Но скрывать Айю – неуправляемую, издалека заметную, не открывшись перед ней хотя бы в каких-то разумных (и в каких же?) пределах… – задача была не из легких. Не мог же он, в самом деле, запирать ее в кладовке на время своих отлучек!
Он ужом вертелся: понимаешь, детка, не стоит тебе одной выходить из дома, здесь не очень спокойный район, много шляется разной сволоты, – сумасшедшие, маньяки, полно каких-то извращенцев. Никогда не знаешь, на кого наткнешься…
Глупости, хмыкала она, – центр Парижа! вот на острове, там да: один сумасшедший извращенец заманил меня в лес и чуть не задушил. Вот там было о-о-очень страшно!
– Ну, хорошо! А если я просто попрошу тебя об этом? Пока без объяснений.
– Знаешь, когда наша бабушка не хотела что-то объяснять, она кричала папе: «Молчи!!!», и он как-то сникал, не хотел старуху огорчать, он же деликатный.
– …в отличие от тебя.
– ага, я совсем не деликатная!
Слава богу, она хотя бы к телефону не подходила. Звонки Джерри Леон игнорировал и однажды просто не открыл ему дверь. Филиппа водил за нос и держал на расстоянии, дважды отклонив приглашение поужинать вместе. Две ближайших репетиции с Робертом отменил, сославшись на простуду… (вздыхал в трубку бесстыжим голосом: – Я ужасно болен, Роберт, ужасно! Перенесем репетицию на… да я сам позвоню, когда приду в себя, – и похоже, небу следовало упасть на землю, чтобы он пришел в себя).
Ну, а дальше, как дальше-то быть? И сколько они смогут так отсиживаться – звери, обложенные опасным счастьем? Не может же она сидеть в этой квартире, как Желтухин Пятый в клетке, вылетая погулять под присмотром Леона по трем окрестным улочкам. Как объяснишь ей, не раскрываясь, странное сопряжение его светской артистической жизни с привычной, на уровне инстинкта, конспирацией?

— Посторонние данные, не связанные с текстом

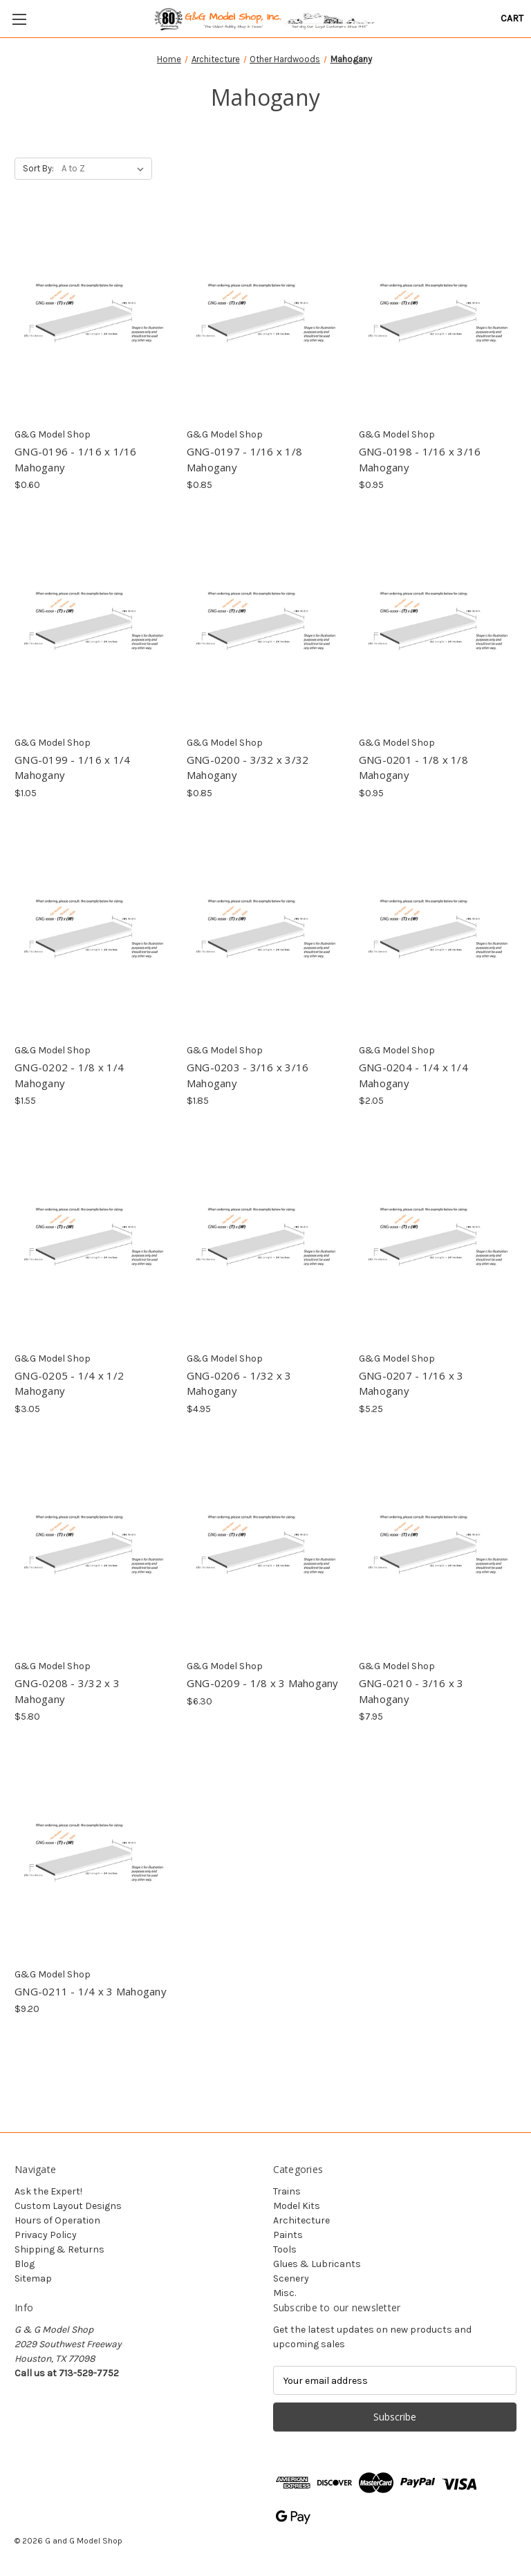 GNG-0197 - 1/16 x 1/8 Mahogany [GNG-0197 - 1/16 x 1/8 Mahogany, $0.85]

Какими, отмеренными в гомеопатических дозах, словами, рассказать про контору, где целая армия специалистов считает недели и дни до часа икс в неизвестной бухте? Как, наконец, не потревожив и не вспугнув, нащупать бикфордов шнур в тайный мир ее собственных страхов и нескончаемого бегства?
И вновь накатывало: насколько, в сущности, они беззащитны оба, – два беспризорника в хищном мире всесветной и разнонаправленной охоты…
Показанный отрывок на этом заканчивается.